The island of Borneo was once described as pristine and lush, renowned for its natural beauty and biodiversity. Often called as the lungs of Southeast Asia, it now depicts a tragic tale of greed and destruction.
I was born here and spent half of my life in Indonesia’s third-largest island. Borneo is a treasure chest teeming with biodiversity, one of the highest in the world. Its natural environment also stores an enormous amount of carbon.
It is no wonder then that companies saw Borneo’s vast potential and descended upon the island to start their ventures. Unfortunately, their business models were focused on infinite growth and prosperity, not on environmental sustainability.
A history of corporate greed and government negligence
The province of South Kalimantan covers an area of 3.7 million hectares. Around 1.7 million hectares, or 33 percent of the area, have been allocated for coal mining concessions. Permits for palm oil plantations cover an area of 618 thousand hectares, or 17 percent of the area, a small portion was allocated to pulp concessions.
At least 30 percent of Borneo’s tropical forest have been destroyed over the last 40 years, including its carbon-rich peatlands that can store twice as much carbon as forests. Logging, mining, and plantation development, especially from palm oil plantations have contributed to massive deforestation and impacting the island’s orangutan population. To date, Borneo has lost nearly 150,000 orangutans over the last 16 years.
Indigenous communities have also been severely affected and displaced. The Dayak people, one of the island’s original inhabitants, heavily rely on the forest for their livelihood. Now, their culture and way of life are threatened because of corporate greed and lack of government support.
The devastating fires that occurred in 2015 and 2019 are forever etched in people’s memory, resulting in almost 4.4 million ha of forests and peatlands burned. The plantation sector bears considerable responsibility for the fires between 2015 and 2019, with 27 percent of the mapped burned areas in 2019 located in palm oil and pulpwood concessions.

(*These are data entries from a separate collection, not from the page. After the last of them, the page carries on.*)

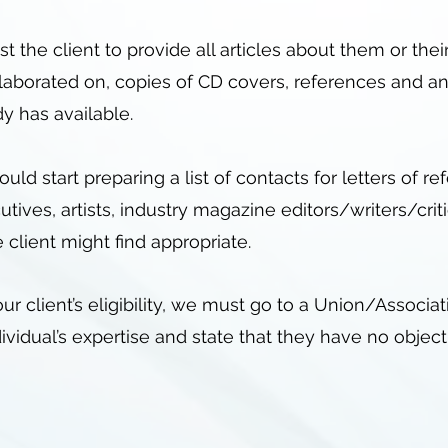
 the client to provide all articles about them or the
llaborated on, copies of CD covers, references and an
dy has available.
hould start preparing a list of contacts for letters of 
tives, artists, industry magazine editors/writers/crit
 client might find appropriate.
r client’s eligibility, we must go to a Union/Associa
idual’s expertise and state that they have no object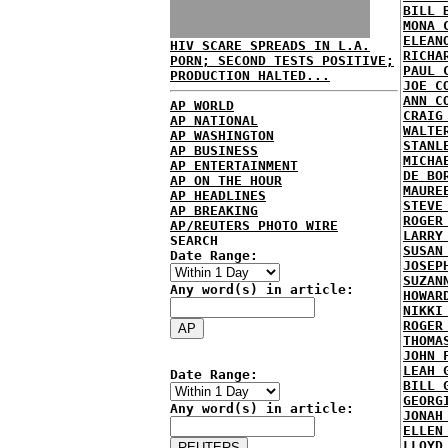
BILL 
MONA 
ELEAN
HIV SCARE SPREADS IN L.A.
RICHA
PORN; SECOND TESTS POSITIVE;
PAUL 
PRODUCTION HALTED...
JOE C
ANN C
AP WORLD
CRAIG
AP NATIONAL
WALTE
AP WASHINGTON
STANL
AP BUSINESS
MICHA
AP ENTERTAINMENT
DE BO
AP ON THE HOUR
MAURE
AP HEADLINES
STEVE
AP BREAKING
ROGER
AP/REUTERS PHOTO WIRE
LARRY
SEARCH
SUSAN
Date Range:
JOSEP
SUZAN
Any word(s) in article:
HOWAR
NIKKI
ROGER
THOMA
JOHN 
LEAH 
Date Range:
BILL 
GEORG
Any word(s) in article:
JONAH
ELLEN
LLOYD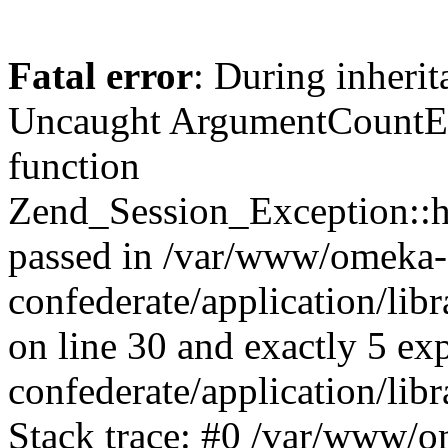
Fatal error
: During inherit
Uncaught ArgumentCountErr
function
Zend_Session_Exception::ha
passed in /var/www/omeka-
confederate/application/li
on line 30 and exactly 5 e
confederate/application/lib
Stack trace: #0 /var/www/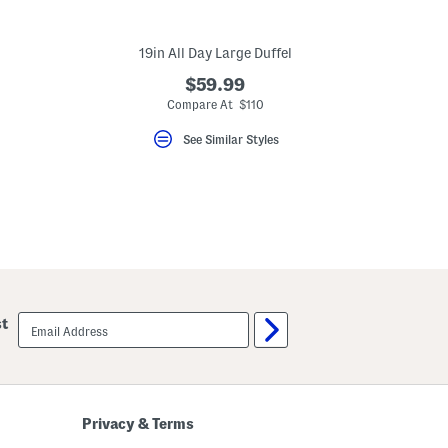
19in All Day Large Duffel
$59.99
Compare At $110
See Similar Styles
email
st
sign
up
Privacy & Terms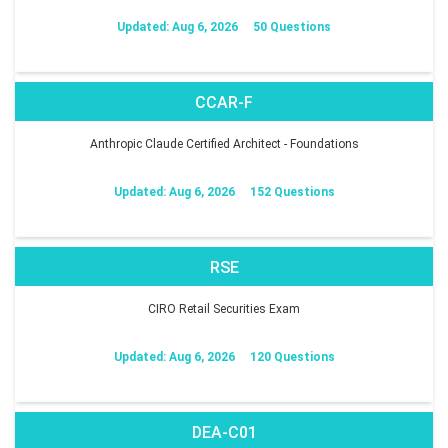
Updated: Aug 6, 2026
50 Questions
CCAR-F
Anthropic Claude Certified Architect - Foundations
Updated: Aug 6, 2026
152 Questions
RSE
CIRO Retail Securities Exam
Updated: Aug 6, 2026
120 Questions
DEA-C01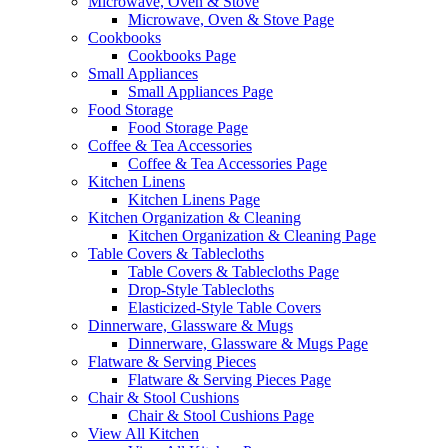
Microwave, Oven & Stove
Microwave, Oven & Stove Page
Cookbooks
Cookbooks Page
Small Appliances
Small Appliances Page
Food Storage
Food Storage Page
Coffee & Tea Accessories
Coffee & Tea Accessories Page
Kitchen Linens
Kitchen Linens Page
Kitchen Organization & Cleaning
Kitchen Organization & Cleaning Page
Table Covers & Tablecloths
Table Covers & Tablecloths Page
Drop-Style Tablecloths
Elasticized-Style Table Covers
Dinnerware, Glassware & Mugs
Dinnerware, Glassware & Mugs Page
Flatware & Serving Pieces
Flatware & Serving Pieces Page
Chair & Stool Cushions
Chair & Stool Cushions Page
View All Kitchen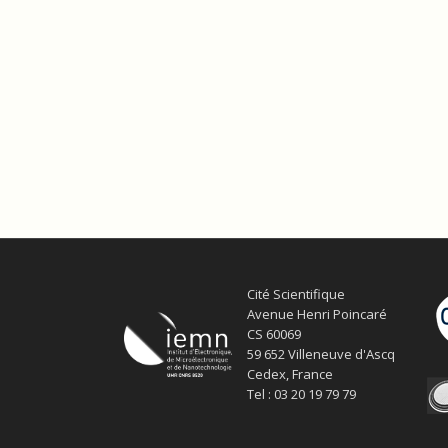
Cité Scientifique
Avenue Henri Poincaré
CS 60069
59 652 Villeneuve d'Ascq
Cedex, France
Tel : 03 20 19 79 79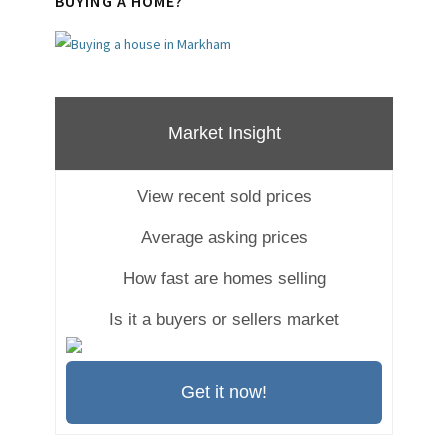
BUYING A HOME?
Market Insight
View recent sold prices
Average asking prices
How fast are homes selling
Is it a buyers or sellers market
Get it now!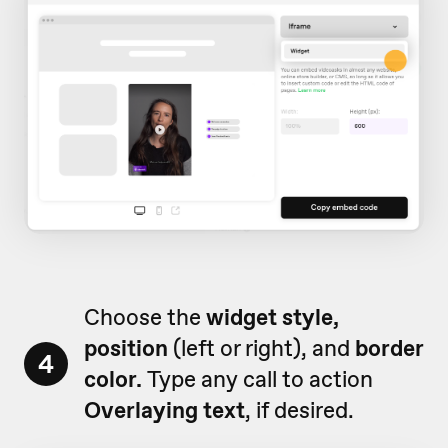
Choose the
widget style,
position
(left or right), and
border
4
color.
Type any call to action
Overlaying text
, if desired.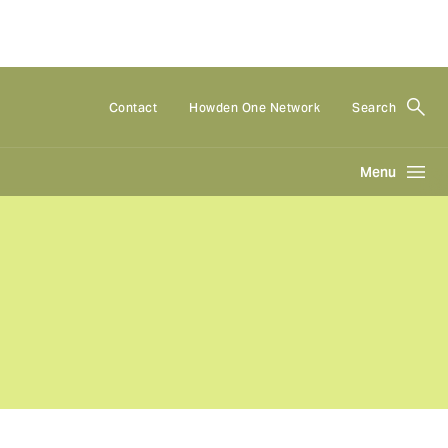
Contact
Howden One Network
Search
Menu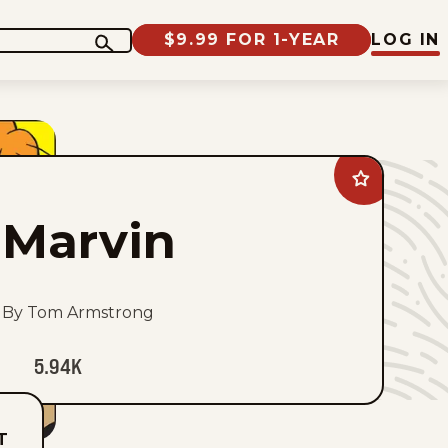
$9.99 FOR 1-YEAR
LOG IN
Add
Marvin
to
Marvin
favorites
By Tom Armstrong
5.94K
T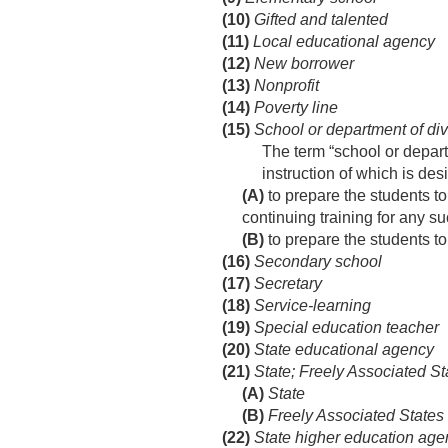
(10)
Gifted and talented
(11)
Local educational agency
(12)
New borrower
(13)
Nonprofit
(14)
Poverty line
(15)
School or department of div
The term “school or departm
instruction of which is de
(A)
to prepare the students to
continuing training for any su
(B)
to prepare the students to
(16)
Secondary school
(17)
Secretary
(18)
Service-learning
(19)
Special education teacher
(20)
State educational agency
(21)
State; Freely Associated St
(A)
State
(B)
Freely Associated States
(22)
State higher education age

A climate emergency in Borneo
At the start of 2021, amidst the Covid -19 pandemic, Borneo found itself in the news with the widespread floodings in South Kalimantan. Unlike the recent devastating earthquake in Sulawesi, the floodings were triggered by a series of events that could have been prevented by the Indonesian government.
Throughout the years, the government continued to issue company permits in a haphazard manner resulting in Borneo’s watershed areas being severely deforested. With very little forest cover, South Kalimantan is highly susceptible to floods given the amount of rainfall that occurs during mid January. Heavy rains triggered landslides and caused heavy flooding in at least 10 districts, claiming 20 lives and affecting more than 300,000 people according to the latest National Disaster Management Agency’s report.
President Joko Widodo, who recently visited the impacted areas, stated that the high rainfall was to blame for Borneo’s devastating floods, the worst one to hit the province in 50 years.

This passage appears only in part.